Basically ever since he has been gearing up for his next opponent, Tony Dewey (0-2 overall) from Indiana, who he will square off against in a super middleweight bout next week.
"I'm excited for it. At this point I just want to get in there and fight," said Caputo. "I'm sick of training.
"After my first fight I blew up to like 195 pounds, which is my normal weight. Once you start training you have to cut a lot of stuff out, and you just get miserable. That's why when you go into a fight, you know how hard you've worked, so the last thing you want to do is lose."
Caputo was a member of Kennett High School's varsity basketball team in 2001-02 that captured the PIAA Class AAA state championship. He picked up fighting not soon after graduating from Kennett in 2004. In 2006, he won the Golden Gloves title at 178 pounds despite just one prior fight in his career.
Caputo went 9-5 as an amateur and is now undefeated as a pro at 1-0.
"My first pro fight was tough because I hadn't fought for 13 months before that," he said. "Plus I had bruised ribs and I had to lose 40 pounds for it. So it was a good, tough experience for me.

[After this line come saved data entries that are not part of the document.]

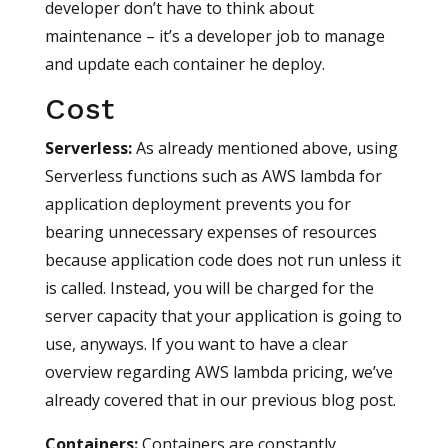
developer don’t have to think about
maintenance – it’s a developer job to manage
and update each container he deploy.
Cost
Serverless
:
As already mentioned above, using
Serverless functions such as AWS lambda for
application deployment prevents you for
bearing unnecessary expenses of resources
because application code does not run unless it
is called. Instead, you will be charged for the
server capacity that your application is going to
use, anyways. If you want to have a clear
overview regarding AWS lambda pricing, we’ve
already covered that in our previous blog post.
Containers
:
Containers are constantly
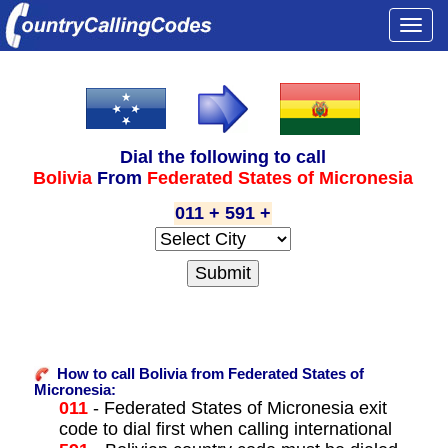
Togg
navi
Dial the following to call
Bolivia
From
Federated States of Micronesia
011 + 591 +
How to call Bolivia from Federated States of
Micronesia:
011
- Federated States of Micronesia exit
code to dial first when calling international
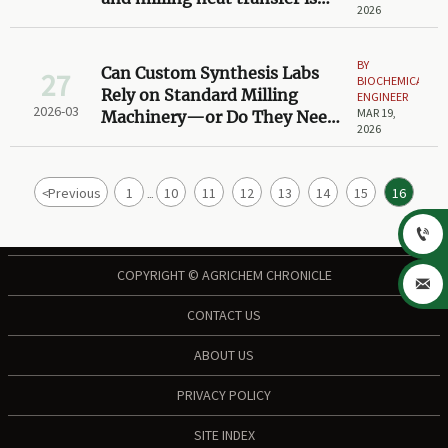
2026
the overlooked bottleneck
BY
Can Custom Synthesis Labs
27
BIOCHEMICAL
Rely on Standard Milling
ENGINEER
2026-03
MAR 19,
Machinery—or Do They Need
2026
Modular, Tool-Free
Configurations?
<
Previous
1
10
11
12
13
14
15
16
...

COPYRIGHT © AGRICHEM CHRONICLE

CONTACT US
ABOUT US
PRIVACY POLICY
SITE INDEX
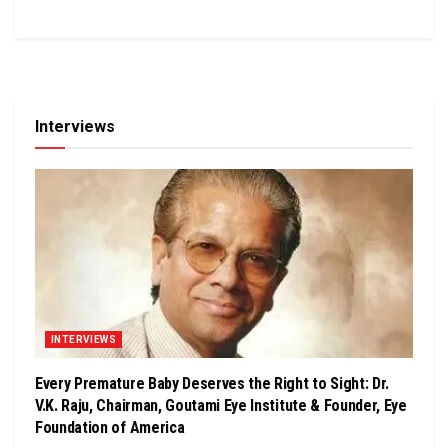
Interviews
INTERVIEWS
Every Premature Baby Deserves the Right to Sight: Dr.
V.K. Raju, Chairman, Goutami Eye Institute & Founder, Eye
Foundation of America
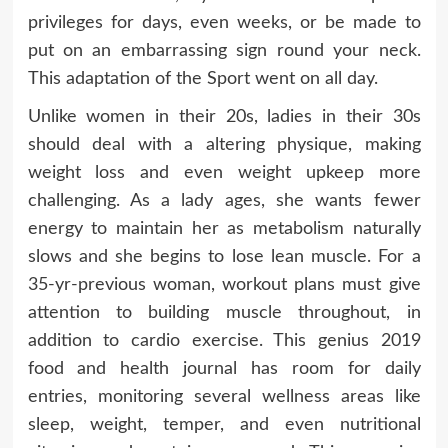
privileges for days, even weeks, or be made to
put on an embarrassing sign round your neck.
This adaptation of the Sport went on all day.
Unlike women in their 20s, ladies in their 30s
should deal with a altering physique, making
weight loss and even weight upkeep more
challenging. As a lady ages, she wants fewer
energy to maintain her as metabolism naturally
slows and she begins to lose lean muscle. For a
35-yr-previous woman, workout plans must give
attention to building muscle throughout, in
addition to cardio exercise. This genius 2019
food and health journal has room for daily
entries, monitoring several wellness areas like
sleep, weight, temper, and even nutritional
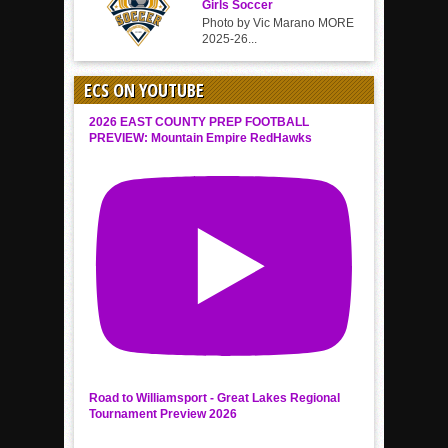
Girls Soccer
Photo by Vic Marano MORE
2025-26...
ECS ON YOUTUBE
2026 EAST COUNTY PREP FOOTBALL
PREVIEW: Mountain Empire RedHawks
Road to Williamsport - Great Lakes Regional
Tournament Preview 2026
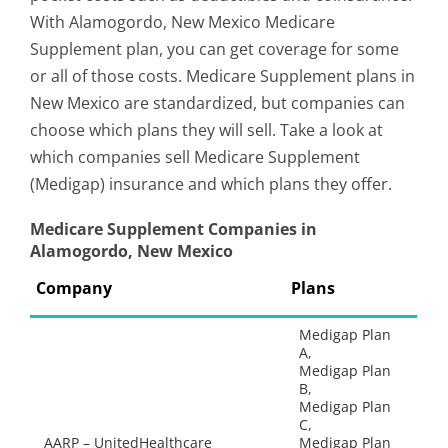
With Alamogordo, New Mexico Medicare
Supplement plan, you can get coverage for some
or all of those costs. Medicare Supplement plans in
New Mexico are standardized, but companies can
choose which plans they will sell. Take a look at
which companies sell Medicare Supplement
(Medigap) insurance and which plans they offer.
Medicare Supplement Companies in
Alamogordo, New Mexico
Company
Plans
Medigap Plan
A,
Medigap Plan
B,
Medigap Plan
C,
AARP – UnitedHealthcare
Medigap Plan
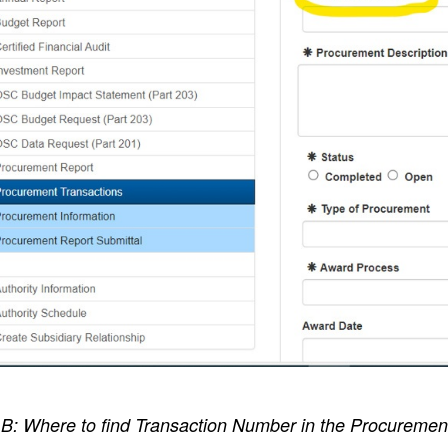
B: Where to find Transaction Number in the Procurement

"It was the most people I've ever fought in front of too. You have to rise to the occasion because every fight is way more important now. And when you come from a small town like this you really don't get any respect. I'm going into it with a chip on my shoulder. That gives me extra motivation."
Caputo was trained for a while by Troy Stevenson, himself a pro fighter, at the Kennett Boxing Club in Anson B. Nixon Park. Caputo now trains under Benny Guerrero at the Elsmere Boxing Club, where he has been for about five months. Caputo trains four to five days a week at the club, in addition to running four to six miles every day.
"Running is the most important part for me," said Caputo. "Troy, even though I'm not with him anymore, when I used to train with him he really instilled in me how important that was."
Caputo is looking to go as far as he possibly can with his boxing career.
"Every fighter dreams of fighting for some type of world title one day," said Caputo. "If you aren't in it for that than I don't see what the point is. It's a very tough long road though. One shot can change your career, so you have to stay focused in there."